Farmer H is morally, ethically, spiritually, physically, positively,
absolutely, undeniably and reliably, not only merely, but really most
sincerely... THE PONY'S SIRE.
Monday, I sat on the
short couch, keeping The Pony company while he scratched a (losing)
Crossword lottery ticket. The TV was on Man vs Food, and I was waiting to see who would win at the end. This time it was FOOD, with Man unable to consume a 5.5 pound taco.
Anyhoo... I glanced from the TV to see The Pony fiddling with something at his ear.
"WHAT are you doing?"
"Cleaning my ear."
"With WHAT?"
I couldn't tell, because I was looking at The Pony's profile, against the backdrop of the sunny front yard.
"This!"
The Pony held out a spirally length of white material. It made me think of an unraveled Q-Tip.
"What IS that?"
"The wrapper from my soda straw yesterday when you brought me lunch from Dairy Queen."
"Ooh! ICK! Stop that! I'm surprised you aren't flossing between your toes with it!"
"I can..."
The Pony made a move to do just that!
"NO!
Stop it! I'm going to be sick! Make sure you throw that away, and don't
leave it for ANOTHER day laying on that coffee table!"
"Here!"
The Pony folded it into a tiny ball, and made as if to throw it at me.
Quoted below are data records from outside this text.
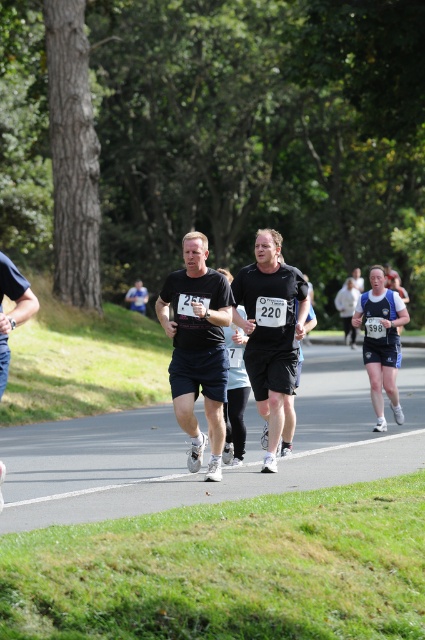 Is black matte t-shirt at center wider than blue fabric shirt at center?

Yes.

Locate an element on the screen. black matte t-shirt at center is located at coordinates (198, 348).

Does black matte t-shirt at center have a larger size compared to black matte shorts at left?

Incorrect, black matte t-shirt at center is not larger than black matte shorts at left.

Is black matte t-shirt at center taller than black matte shorts at left?

No.

Image resolution: width=425 pixels, height=640 pixels. What do you see at coordinates (198, 348) in the screenshot? I see `black matte t-shirt at center` at bounding box center [198, 348].

Locate an element on the screen. The width and height of the screenshot is (425, 640). black matte t-shirt at center is located at coordinates (198, 348).

This screenshot has width=425, height=640. Identify the location of blue fabric shorts at right. (382, 342).

Is point (370, 321) behind point (130, 307)?

No.

Describe the element at coordinates (382, 342) in the screenshot. This screenshot has width=425, height=640. I see `blue fabric shorts at right` at that location.

Locate an element on the screen. The height and width of the screenshot is (640, 425). blue fabric shorts at right is located at coordinates (382, 342). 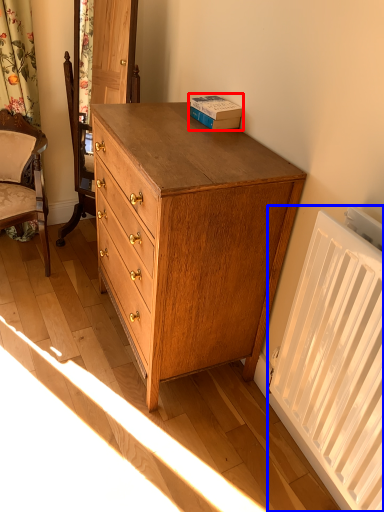 Question: Among these objects, which one is farthest to the camera, book (highlighted by a red box) or radiator (highlighted by a blue box)?

Choices:
 (A) book
 (B) radiator

Answer: (A)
The Pony doesn't fall far from The Farmer...he of the clipped toenails left in the berry-scented candle on the mantel of the fake fireplace.
6 comments:
Who knows what unspeakable things he's doing with his feet in the triangle tub. Soaking them. Scrubbing the cuticles on those ten piggies. Sticking his feet out as he luxuriates, and clipping the nails so they land all willy-nilly on the bathroom floor. (Maybe helter-skelter is a more apt term, considering the horror it would cause you.) Digging the toe jam out oh so meticulously, and letting it float on the surface of the water... where it can drift to the side of the tub and adhere... and dry there.
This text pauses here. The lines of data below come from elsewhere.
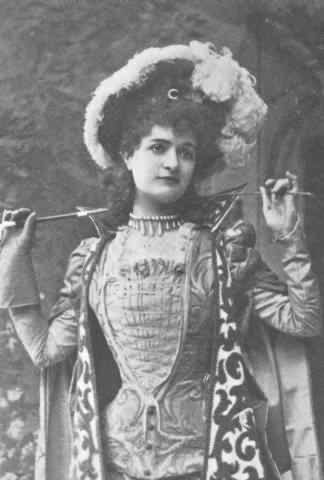 Locate an element on the screen. paisley wallpaper is located at coordinates (64, 88). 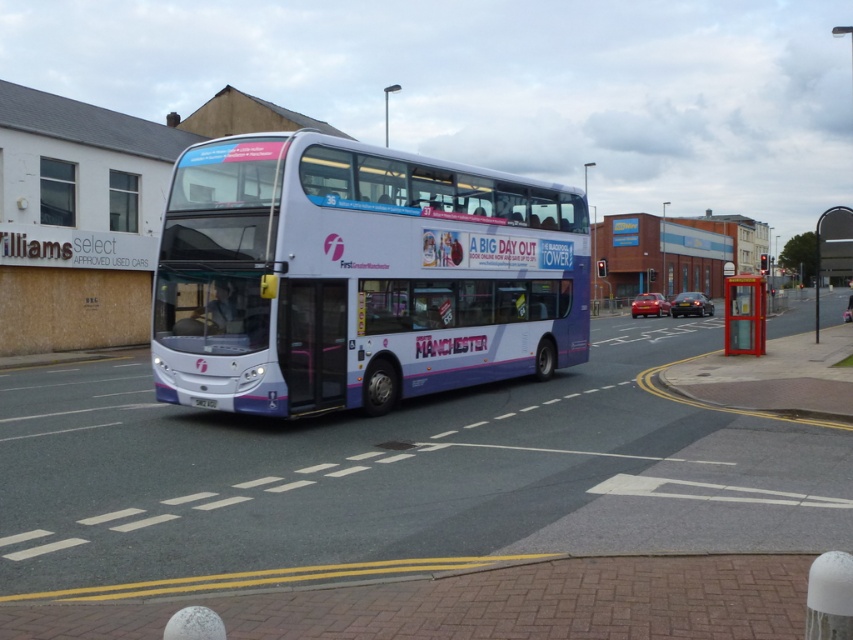 You are a passenger waiting at the metallic bus stop at right. You see the white glossy bus at center approaching. Will the bus be able to stop directly in front of the bus stop?

The white glossy bus at center is below the metallic bus stop at right, meaning it is on a lower level or position. Since buses typically stop at the same level as the bus stop, the bus will need to adjust its position to align with the bus stop before stopping.

You are a pedestrian standing on the sidewalk and want to take a photo of the white glossy bus at center and the white plastic license plate at center. Your camera can focus on objects within 15 feet. Will both objects be in focus?

The white glossy bus at center is 14.11 feet away from the white plastic license plate at center. Since both objects are within the 15 feet focusing range of the camera, they will both be in focus.

Where is the white glossy bus at center located in the image?

The white glossy bus at center is located at point (358, 276). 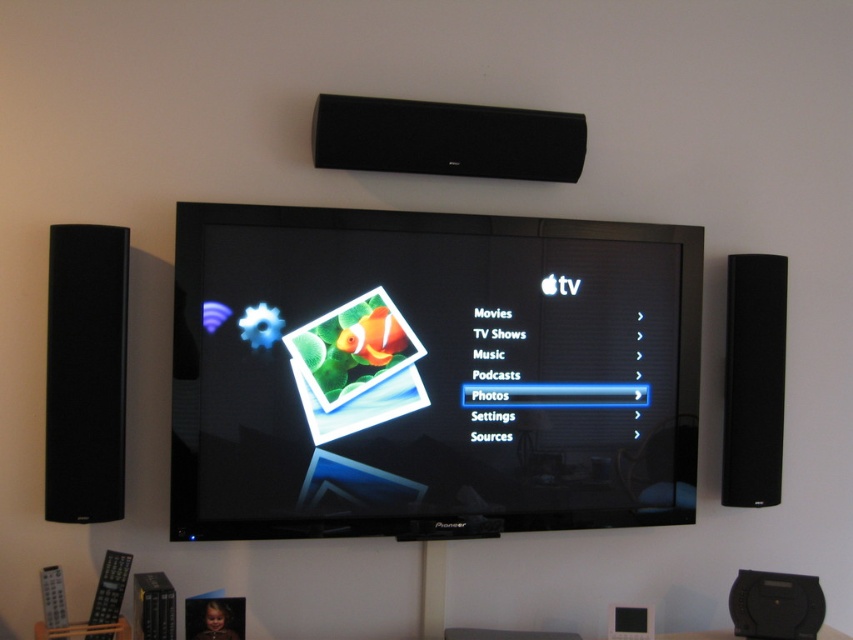 You are a technician adjusting the sound system. You need to check the distance between the black glossy tv at center and the black plastic speaker at lower right. Which one is closer to you?

The black glossy tv at center is closer to the viewer than the black plastic speaker at lower right.

You are setting up a home theater system and need to place the black matte speaker at left and the black matte speaker at right on a shelf. If the left speaker is smaller, which speaker should you place closer to the center of the shelf to balance the setup?

The black matte speaker at left is smaller than the black matte speaker at right. To balance the setup, place the smaller black matte speaker at left closer to the center of the shelf so that the larger speaker at right is positioned further out, maintaining symmetry in the arrangement.

You are setting up a new speaker that is 10 inches wide. You want to place it next to the existing black plastic speaker at lower right without exceeding the space allocated for the black glossy tv at center. Can the new speaker fit alongside the existing one?

The black glossy tv at center is wider than the black plastic speaker at lower right. Since the new speaker is 10 inches wide, it depends on the available space next to the existing speaker. However, the description only states the TV is wider, not the exact dimensions of the speaker. Without specific measurements for the speaker, it is uncertain if the new speaker will fit.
Oh, the unspeakable atrocities...
Sioux,
Yet another collection of reasons why I don't partake of the big triangle tub. And another collection of images to lock away in the "PANDORA'S BOX" section of my brain.
Now I'm feeling sorry for the future Mrs The Pony.
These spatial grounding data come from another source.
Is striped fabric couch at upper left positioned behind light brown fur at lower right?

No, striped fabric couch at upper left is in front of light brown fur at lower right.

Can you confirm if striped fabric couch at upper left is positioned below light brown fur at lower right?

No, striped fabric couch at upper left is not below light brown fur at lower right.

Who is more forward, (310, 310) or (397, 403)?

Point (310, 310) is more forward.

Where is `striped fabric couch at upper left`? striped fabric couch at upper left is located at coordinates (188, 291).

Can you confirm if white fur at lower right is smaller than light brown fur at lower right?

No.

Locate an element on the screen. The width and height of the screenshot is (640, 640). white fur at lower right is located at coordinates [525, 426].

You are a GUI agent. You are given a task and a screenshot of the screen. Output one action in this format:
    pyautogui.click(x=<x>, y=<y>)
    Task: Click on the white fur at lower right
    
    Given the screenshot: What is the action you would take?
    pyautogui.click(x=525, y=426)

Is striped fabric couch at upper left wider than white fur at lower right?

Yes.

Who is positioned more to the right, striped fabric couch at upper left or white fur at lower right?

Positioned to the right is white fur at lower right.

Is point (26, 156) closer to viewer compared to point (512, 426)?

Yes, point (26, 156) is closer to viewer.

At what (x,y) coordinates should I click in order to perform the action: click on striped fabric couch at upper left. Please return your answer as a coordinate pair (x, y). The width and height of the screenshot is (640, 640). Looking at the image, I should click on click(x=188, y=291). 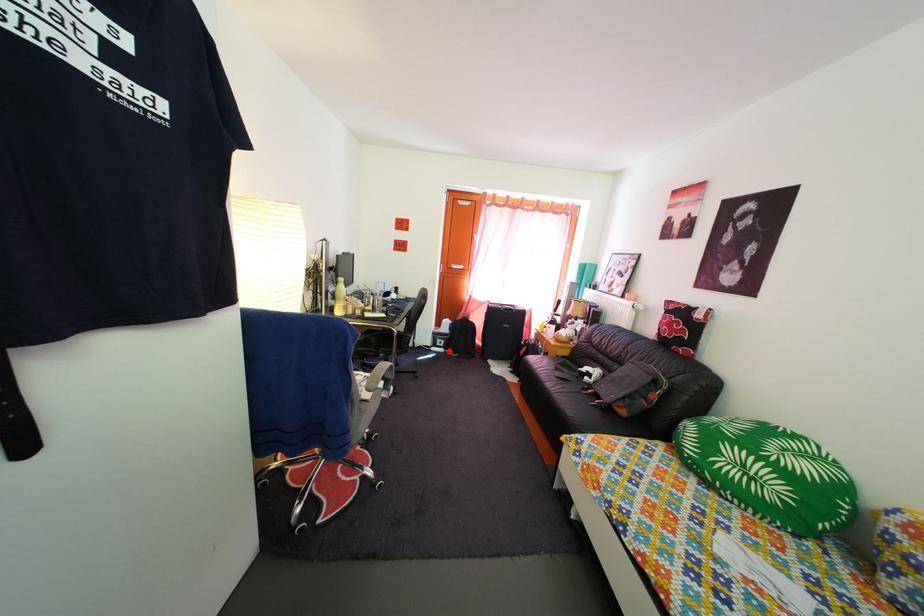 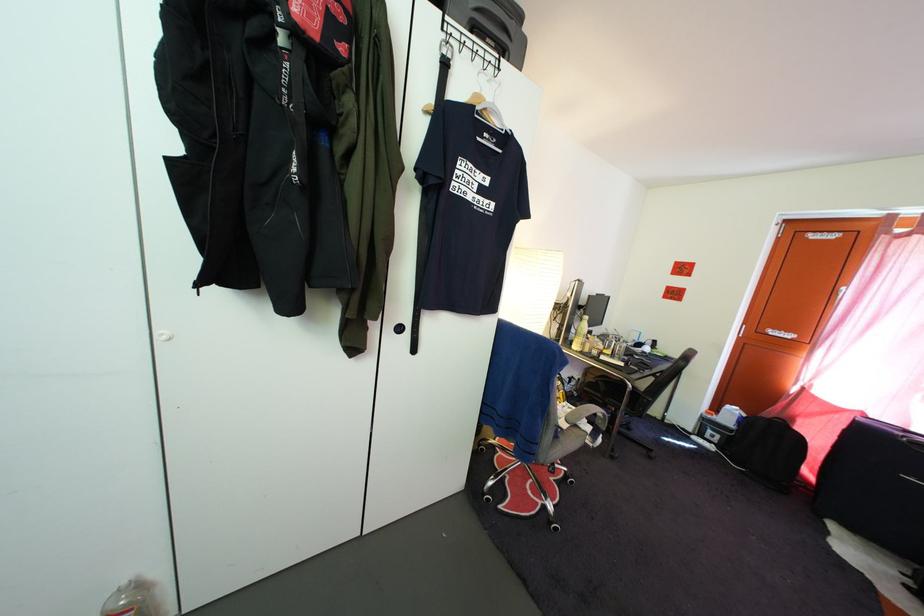 The point at the highlighted location is marked in the first image. Where is the corresponding point in the second image?

(721, 445) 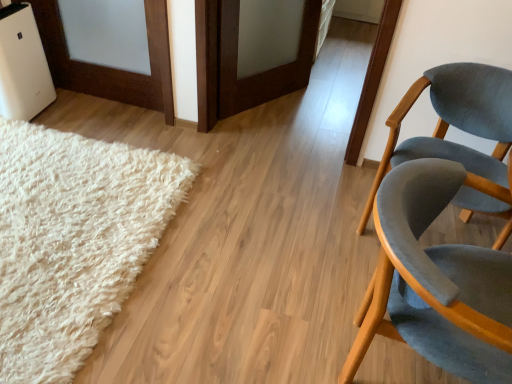 Question: Is white fluffy rug at lower left a part of matte gray chair at right, placed as the 2th chair when sorted from front to back?

Choices:
 (A) no
 (B) yes

Answer: (A)

Question: Does matte gray chair at right, placed as the 2th chair when sorted from front to back, come in front of white fluffy rug at lower left?

Choices:
 (A) no
 (B) yes

Answer: (A)

Question: Is matte gray chair at right, the first chair when ordered from back to front, with white fluffy rug at lower left?

Choices:
 (A) yes
 (B) no

Answer: (B)

Question: Is the depth of matte gray chair at right, placed as the 2th chair when sorted from front to back, greater than that of white fluffy rug at lower left?

Choices:
 (A) yes
 (B) no

Answer: (A)

Question: From a real-world perspective, does matte gray chair at right, the first chair when ordered from back to front, sit lower than white fluffy rug at lower left?

Choices:
 (A) no
 (B) yes

Answer: (A)

Question: Considering the positions of matte gray chair at right, the first chair when ordered from back to front, and white fluffy rug at lower left in the image, is matte gray chair at right, the first chair when ordered from back to front, wider or thinner than white fluffy rug at lower left?

Choices:
 (A) wide
 (B) thin

Answer: (B)

Question: Considering the positions of matte gray chair at right, the first chair when ordered from back to front, and white fluffy rug at lower left in the image, is matte gray chair at right, the first chair when ordered from back to front, taller or shorter than white fluffy rug at lower left?

Choices:
 (A) tall
 (B) short

Answer: (A)

Question: Looking at the image, does matte gray chair at right, the first chair when ordered from back to front, seem bigger or smaller compared to white fluffy rug at lower left?

Choices:
 (A) small
 (B) big

Answer: (A)

Question: Considering their positions, is matte gray chair at right, placed as the 2th chair when sorted from front to back, located in front of or behind white fluffy rug at lower left?

Choices:
 (A) front
 (B) behind

Answer: (B)

Question: Based on their sizes in the image, would you say white fluffy rug at lower left is bigger or smaller than matte gray chair at right, placed as the 2th chair when sorted from front to back?

Choices:
 (A) big
 (B) small

Answer: (A)

Question: Would you say white fluffy rug at lower left is inside or outside matte gray chair at right, the first chair when ordered from back to front?

Choices:
 (A) outside
 (B) inside

Answer: (A)

Question: Is white fluffy rug at lower left wider or thinner than matte gray chair at right, placed as the 2th chair when sorted from front to back?

Choices:
 (A) wide
 (B) thin

Answer: (A)

Question: Considering the relative positions of white fluffy rug at lower left and matte gray chair at right, placed as the 2th chair when sorted from front to back, in the image provided, is white fluffy rug at lower left to the left or to the right of matte gray chair at right, placed as the 2th chair when sorted from front to back,?

Choices:
 (A) right
 (B) left

Answer: (B)

Question: From a real-world perspective, relative to velvet grey chair at right, which is counted as the 2th chair, starting from the back, is matte gray chair at right, the first chair when ordered from back to front, vertically above or below?

Choices:
 (A) above
 (B) below

Answer: (B)

Question: From their relative heights in the image, would you say matte gray chair at right, placed as the 2th chair when sorted from front to back, is taller or shorter than velvet grey chair at right, which is counted as the 2th chair, starting from the back?

Choices:
 (A) short
 (B) tall

Answer: (B)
It's okay, Hillbilly Mom -- Pony is, I think, normal!
My very own hick-hubby,(No, you are not the only one who has a hick or two around!), cleans out his ears with his nail clippers. Also, ever the thinker and multi-tasker, he uses them to cut the extra long ends off his banjo strings after he strings the banjo up.
"There are about a thousand Q-Tips in the cabinet," I offer.
"You know da*n well they just push wax in further!" He says, shoving the file part of the clippers further in his ear. " Besides, I've done this forever and never hurt myself."
Why would he use the special tool I got him for cutting strings when the ever handy nail clippers are in his pocket just waiting to be dulled by metal banjo strings! He can clean his ears and clip his nails and strings with those babies! He cannot, and may not use my Tweezerman clippers, though. I don't need jagged edges on my nails.
No, we don't live in Appalachia, nor do we reside in Nashville. There are hicks all over Virginia who play bluegrass, it seems. I don't mean to imply all banjo players are hicks, but mine happens to be, and he is also a former farmer. (That's not right. Farm boys are never former farmers, but forever farmers. Like the Marines ---that title stays forever.)
=
I suppose he didn't have the cover of a ball point pen handy? I am having to clean Eddie's ears every other day due to a yeast infection. I will refrain from a description of the contents.
River,
She will blame ME for raising him that way!
***
Bluebird,
I hope he doesn't use the file with that little hooked part on the end!
***
Kathy,
I'm glad he did NOT have the cover of a ballpoint pen handy! That's what I use in my lair!